Aug 14 (Reuters) - Montana is violating the rights of young people with policies that prohibit the state from considering climate change effects when it reviews coal mining, natural gas extraction and other fossil fuel projects, a state judge said Monday.
The decision by Judge Kathy Seeley in Helena marked a major victory in the first youth-led climate case to reach trial in the U.S. and could set an important precedent for similar cases nationwide.
The 16 plaintiffs sued Montana in 2020, when they were ages 2 to 18, claiming the state's permitting of projects like coal and natural gas production exacerbated the climate crisis, despite a 1972 amendment to the Montana constitution requiring the state to protect and improve the environment.
In a June trial, the youths argued that despite its sparse population, Montana is responsible for an outsized share of global emissions.

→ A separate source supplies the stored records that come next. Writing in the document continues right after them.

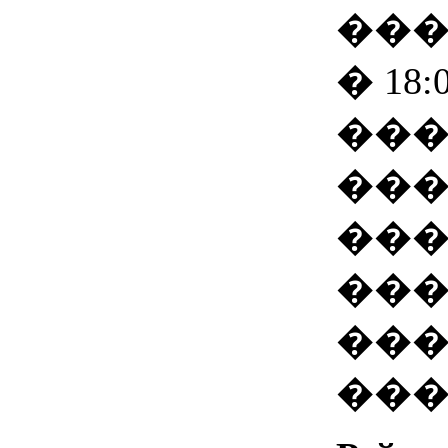
���
� 18:
��
��
���
��
��
���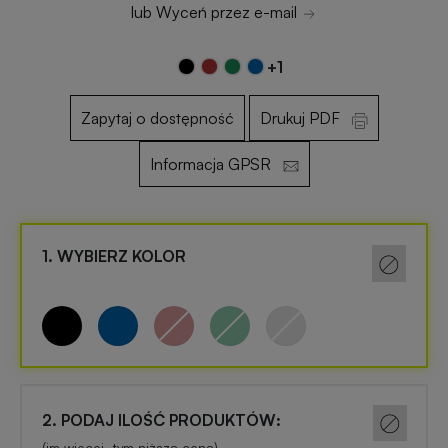
lub Wyceń przez e-mail
Otwieracze
Gadżety
+1
reklamowe
dla
dzieci
Zapytaj o dostępność
Drukuj PDF
Smycze
Informacja GPSR
reklamowe
Gadżety
szkolne
Maskotki
reklamowe
Gadżety
1. WYBIERZ KOLOR
biurowe
Czapki
reklamowe
Gadżety
Wielkanocne
Gry
2. PODAJ ILOŚĆ PRODUKTÓW:
i
Gadżety
(im więcej, tym niższa cena)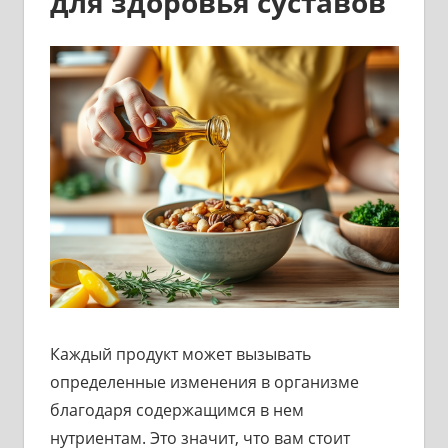
для здоровья суставов
Каждый продукт может вызывать
определенные изменения в организме
благодаря содержащимся в нем
нутриентам. Это значит, что вам стоит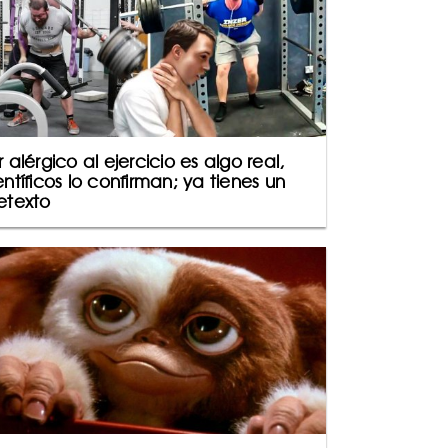
r alérgico al ejercicio es algo real,
entíficos lo confirman; ya tienes un
etexto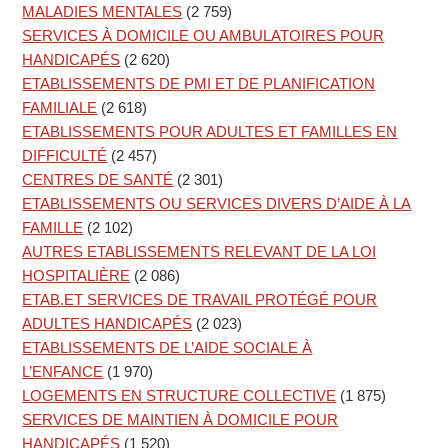
MALADIES MENTALES
(2 759)
SERVICES À DOMICILE OU AMBULATOIRES POUR
HANDICAPÉS
(2 620)
ETABLISSEMENTS DE PMI ET DE PLANIFICATION
FAMILIALE
(2 618)
ETABLISSEMENTS POUR ADULTES ET FAMILLES EN
DIFFICULTÉ
(2 457)
CENTRES DE SANTÉ
(2 301)
ETABLISSEMENTS OU SERVICES DIVERS D’AIDE À LA
FAMILLE
(2 102)
AUTRES ETABLISSEMENTS RELEVANT DE LA LOI
HOSPITALIÈRE
(2 086)
ETAB.ET SERVICES DE TRAVAIL PROTÉGÉ POUR
ADULTES HANDICAPÉS
(2 023)
ETABLISSEMENTS DE L’AIDE SOCIALE À
L’ENFANCE
(1 970)
LOGEMENTS EN STRUCTURE COLLECTIVE
(1 875)
SERVICES DE MAINTIEN À DOMICILE POUR
HANDICAPÉS
(1 520)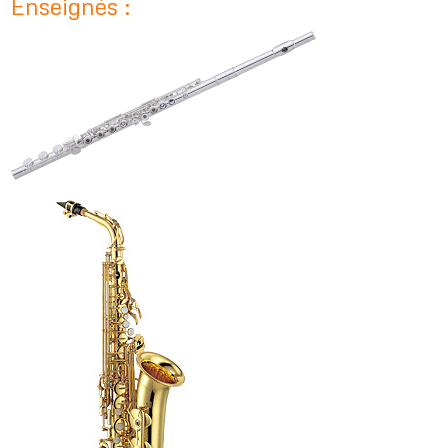
Enseignés :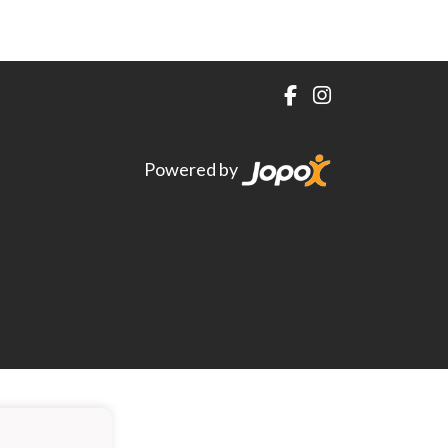
Powered by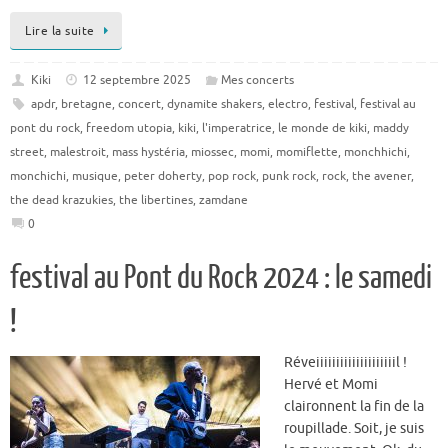
Lire la suite
Kiki
12 septembre 2025
Mes concerts
apdr
,
bretagne
,
concert
,
dynamite shakers
,
electro
,
festival
,
festival au
pont du rock
,
freedom utopia
,
kiki
,
l'imperatrice
,
le monde de kiki
,
maddy
street
,
malestroit
,
mass hystéria
,
miossec
,
momi
,
momiflette
,
monchhichi
,
monchichi
,
musique
,
peter doherty
,
pop rock
,
punk rock
,
rock
,
the avener
,
the dead krazukies
,
the libertines
,
zamdane
0
festival au Pont du Rock 2024 : le samedi
!
Réveiiiiiiiiiiiiiiiiiiiil !
Hervé et Momi
claironnent la fin de la
roupillade. Soit, je suis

The state is a major producer of coal, oil and gas that is shipped elsewhere and is also the home of pipelines and other infrastructure needed to ship those fuels.
The state had argued that climate policy should not be set by courts and the plaintiffs hadn't proved that the global crisis could be attributed to Montana's relatively small emissions.
A spokesperson for the Montana attorney general's office called the ruling "absurd," and Seeley an "ideological judge who bent over backward to allow the case to move forward." The state plans on appealing, the spokesperson said.
Julia Olson, an attorney for Our Children's Trust, which represented the young people, called the decision a "huge win for Montana" and said similar decisions were likely to follow in different states.